Quote exactly and only this range of lines in the data below: the line that holds "とにはできないのでは」というコメントを頂いて、そういえばそ" to the line that holds "Drone Gpsleri", both included.

Saved data entries:
********
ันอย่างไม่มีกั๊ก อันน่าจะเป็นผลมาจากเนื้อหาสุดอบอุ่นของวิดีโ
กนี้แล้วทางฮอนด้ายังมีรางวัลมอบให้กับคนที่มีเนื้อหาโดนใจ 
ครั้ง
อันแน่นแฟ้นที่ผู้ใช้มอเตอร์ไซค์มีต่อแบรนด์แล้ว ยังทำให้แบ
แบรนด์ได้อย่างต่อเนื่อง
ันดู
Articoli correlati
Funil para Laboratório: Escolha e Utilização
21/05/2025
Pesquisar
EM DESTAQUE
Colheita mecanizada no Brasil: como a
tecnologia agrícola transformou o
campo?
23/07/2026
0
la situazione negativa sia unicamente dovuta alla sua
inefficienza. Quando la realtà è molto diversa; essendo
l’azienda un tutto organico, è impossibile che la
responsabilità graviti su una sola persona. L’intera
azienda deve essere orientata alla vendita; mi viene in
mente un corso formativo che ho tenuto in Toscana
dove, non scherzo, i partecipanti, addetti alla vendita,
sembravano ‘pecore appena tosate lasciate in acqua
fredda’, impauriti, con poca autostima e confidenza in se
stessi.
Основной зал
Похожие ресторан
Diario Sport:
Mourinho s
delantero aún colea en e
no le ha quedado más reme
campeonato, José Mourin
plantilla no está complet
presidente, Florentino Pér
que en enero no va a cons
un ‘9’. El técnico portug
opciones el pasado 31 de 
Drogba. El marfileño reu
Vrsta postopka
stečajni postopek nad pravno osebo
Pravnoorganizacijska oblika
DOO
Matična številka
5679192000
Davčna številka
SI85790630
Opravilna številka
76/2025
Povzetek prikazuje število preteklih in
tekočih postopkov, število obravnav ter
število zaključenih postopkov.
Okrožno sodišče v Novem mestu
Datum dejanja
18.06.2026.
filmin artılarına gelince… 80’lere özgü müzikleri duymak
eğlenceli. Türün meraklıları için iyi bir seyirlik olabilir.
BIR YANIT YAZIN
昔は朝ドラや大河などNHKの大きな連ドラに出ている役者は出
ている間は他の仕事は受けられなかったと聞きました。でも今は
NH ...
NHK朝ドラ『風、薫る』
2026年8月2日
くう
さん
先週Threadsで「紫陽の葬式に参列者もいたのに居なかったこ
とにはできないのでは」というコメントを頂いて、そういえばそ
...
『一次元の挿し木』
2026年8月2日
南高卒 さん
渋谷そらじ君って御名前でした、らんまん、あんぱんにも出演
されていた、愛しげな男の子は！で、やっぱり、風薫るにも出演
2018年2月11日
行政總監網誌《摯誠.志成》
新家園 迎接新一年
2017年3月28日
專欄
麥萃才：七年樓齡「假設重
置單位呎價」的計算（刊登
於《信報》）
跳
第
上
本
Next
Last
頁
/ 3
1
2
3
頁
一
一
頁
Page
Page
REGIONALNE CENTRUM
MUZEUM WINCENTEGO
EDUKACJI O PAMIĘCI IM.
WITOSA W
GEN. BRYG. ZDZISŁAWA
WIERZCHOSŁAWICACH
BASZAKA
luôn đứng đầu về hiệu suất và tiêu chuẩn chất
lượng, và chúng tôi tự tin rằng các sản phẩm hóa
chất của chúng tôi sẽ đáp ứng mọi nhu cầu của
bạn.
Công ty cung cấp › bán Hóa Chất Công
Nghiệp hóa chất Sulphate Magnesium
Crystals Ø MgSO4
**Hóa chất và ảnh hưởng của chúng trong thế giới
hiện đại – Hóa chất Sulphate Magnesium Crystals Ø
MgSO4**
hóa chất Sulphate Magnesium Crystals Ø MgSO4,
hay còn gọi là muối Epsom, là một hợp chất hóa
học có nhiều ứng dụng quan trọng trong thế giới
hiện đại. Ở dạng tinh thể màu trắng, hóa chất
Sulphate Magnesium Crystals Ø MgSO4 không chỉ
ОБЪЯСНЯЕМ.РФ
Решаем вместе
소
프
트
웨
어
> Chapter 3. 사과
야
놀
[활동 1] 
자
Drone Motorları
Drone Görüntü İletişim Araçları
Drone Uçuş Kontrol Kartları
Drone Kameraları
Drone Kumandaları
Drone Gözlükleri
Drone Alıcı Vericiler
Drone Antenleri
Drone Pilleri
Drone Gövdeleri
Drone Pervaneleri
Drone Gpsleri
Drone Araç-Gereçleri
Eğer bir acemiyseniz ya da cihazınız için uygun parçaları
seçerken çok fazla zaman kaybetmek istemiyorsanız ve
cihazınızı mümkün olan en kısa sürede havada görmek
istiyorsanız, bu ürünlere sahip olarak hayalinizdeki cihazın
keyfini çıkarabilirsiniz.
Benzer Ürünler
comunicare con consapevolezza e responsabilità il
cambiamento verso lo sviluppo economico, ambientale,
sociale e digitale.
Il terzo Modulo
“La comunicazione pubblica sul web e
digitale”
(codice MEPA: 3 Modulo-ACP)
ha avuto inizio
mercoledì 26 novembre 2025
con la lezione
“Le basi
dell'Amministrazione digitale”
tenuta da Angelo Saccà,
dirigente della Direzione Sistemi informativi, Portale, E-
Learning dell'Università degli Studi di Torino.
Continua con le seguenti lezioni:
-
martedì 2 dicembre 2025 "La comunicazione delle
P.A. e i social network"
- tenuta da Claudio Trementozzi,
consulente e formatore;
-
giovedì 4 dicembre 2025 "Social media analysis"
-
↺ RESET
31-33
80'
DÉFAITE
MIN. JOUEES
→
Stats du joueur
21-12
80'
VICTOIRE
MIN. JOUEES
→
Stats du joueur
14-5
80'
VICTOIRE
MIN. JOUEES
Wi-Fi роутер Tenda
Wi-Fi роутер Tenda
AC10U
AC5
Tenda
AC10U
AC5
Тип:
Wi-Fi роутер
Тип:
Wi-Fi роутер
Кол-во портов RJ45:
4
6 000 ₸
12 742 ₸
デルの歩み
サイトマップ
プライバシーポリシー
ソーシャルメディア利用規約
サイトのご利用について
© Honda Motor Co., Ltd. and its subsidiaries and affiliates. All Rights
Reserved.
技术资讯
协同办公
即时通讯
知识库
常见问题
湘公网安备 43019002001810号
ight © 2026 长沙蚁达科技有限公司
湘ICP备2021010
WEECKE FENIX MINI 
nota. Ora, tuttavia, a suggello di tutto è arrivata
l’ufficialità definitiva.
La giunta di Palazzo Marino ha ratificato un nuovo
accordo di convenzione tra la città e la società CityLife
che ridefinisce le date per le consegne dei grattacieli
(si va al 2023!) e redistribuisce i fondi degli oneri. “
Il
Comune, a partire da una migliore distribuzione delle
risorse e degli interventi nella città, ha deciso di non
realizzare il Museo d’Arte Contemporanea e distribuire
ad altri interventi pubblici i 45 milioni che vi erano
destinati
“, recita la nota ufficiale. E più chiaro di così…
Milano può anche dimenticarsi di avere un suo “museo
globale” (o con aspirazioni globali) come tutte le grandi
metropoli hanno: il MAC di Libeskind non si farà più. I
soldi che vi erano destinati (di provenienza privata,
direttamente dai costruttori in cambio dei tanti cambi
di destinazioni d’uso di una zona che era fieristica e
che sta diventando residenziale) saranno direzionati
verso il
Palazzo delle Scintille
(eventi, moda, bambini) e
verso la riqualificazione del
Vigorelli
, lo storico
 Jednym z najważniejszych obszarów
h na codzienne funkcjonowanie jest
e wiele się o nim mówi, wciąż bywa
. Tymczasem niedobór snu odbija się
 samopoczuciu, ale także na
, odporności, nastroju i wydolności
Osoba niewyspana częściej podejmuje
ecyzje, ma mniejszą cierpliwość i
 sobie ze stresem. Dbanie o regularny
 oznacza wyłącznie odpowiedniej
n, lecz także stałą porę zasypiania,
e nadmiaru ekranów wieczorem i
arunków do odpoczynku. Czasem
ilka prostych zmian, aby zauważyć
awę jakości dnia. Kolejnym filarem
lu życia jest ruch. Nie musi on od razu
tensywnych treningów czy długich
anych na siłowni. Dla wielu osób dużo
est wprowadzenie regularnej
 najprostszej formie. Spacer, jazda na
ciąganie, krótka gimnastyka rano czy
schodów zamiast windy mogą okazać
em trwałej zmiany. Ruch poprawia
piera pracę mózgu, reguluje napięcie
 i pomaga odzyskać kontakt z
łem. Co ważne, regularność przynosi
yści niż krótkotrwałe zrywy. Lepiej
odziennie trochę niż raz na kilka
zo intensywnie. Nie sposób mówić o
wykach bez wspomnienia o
********
→ **Result of the exercise**:
とにはできないのでは」というコメントを頂いて、そういえばそ
...
『一次元の挿し木』
2026年8月2日
南高卒 さん
渋谷そらじ君って御名前でした、らんまん、あんぱんにも出演
されていた、愛しげな男の子は！で、やっぱり、風薫るにも出演
2018年2月11日
行政總監網誌《摯誠.志成》
新家園 迎接新一年
2017年3月28日
專欄
麥萃才：七年樓齡「假設重
置單位呎價」的計算（刊登
於《信報》）
跳
第
上
本
Next
Last
頁
/ 3
1
2
3
頁
一
一
頁
Page
Page
REGIONALNE CENTRUM
MUZEUM WINCENTEGO
EDUKACJI O PAMIĘCI IM.
WITOSA W
GEN. BRYG. ZDZISŁAWA
WIERZCHOSŁAWICACH
BASZAKA
luôn đứng đầu về hiệu suất và tiêu chuẩn chất
lượng, và chúng tôi tự tin rằng các sản phẩm hóa
chất của chúng tôi sẽ đáp ứng mọi nhu cầu của
bạn.
Công ty cung cấp › bán Hóa Chất Công
Nghiệp hóa chất Sulphate Magnesium
Crystals Ø MgSO4
**Hóa chất và ảnh hưởng của chúng trong thế giới
hiện đại – Hóa chất Sulphate Magnesium Crystals Ø
MgSO4**
hóa chất Sulphate Magnesium Crystals Ø MgSO4,
hay còn gọi là muối Epsom, là một hợp chất hóa
học có nhiều ứng dụng quan trọng trong thế giới
hiện đại. Ở dạng tinh thể màu trắng, hóa chất
Sulphate Magnesium Crystals Ø MgSO4 không chỉ
ОБЪЯСНЯЕМ.РФ
Решаем вместе
소
프
트
웨
어
> Chapter 3. 사과
야
놀
[활동 1] 
자
Drone Motorları
Drone Görüntü İletişim Araçları
Drone Uçuş Kontrol Kartları
Drone Kameraları
Drone Kumandaları
Drone Gözlükleri
Drone Alıcı Vericiler
Drone Antenleri
Drone Pilleri
Drone Gövdeleri
Drone Pervaneleri
Drone Gpsleri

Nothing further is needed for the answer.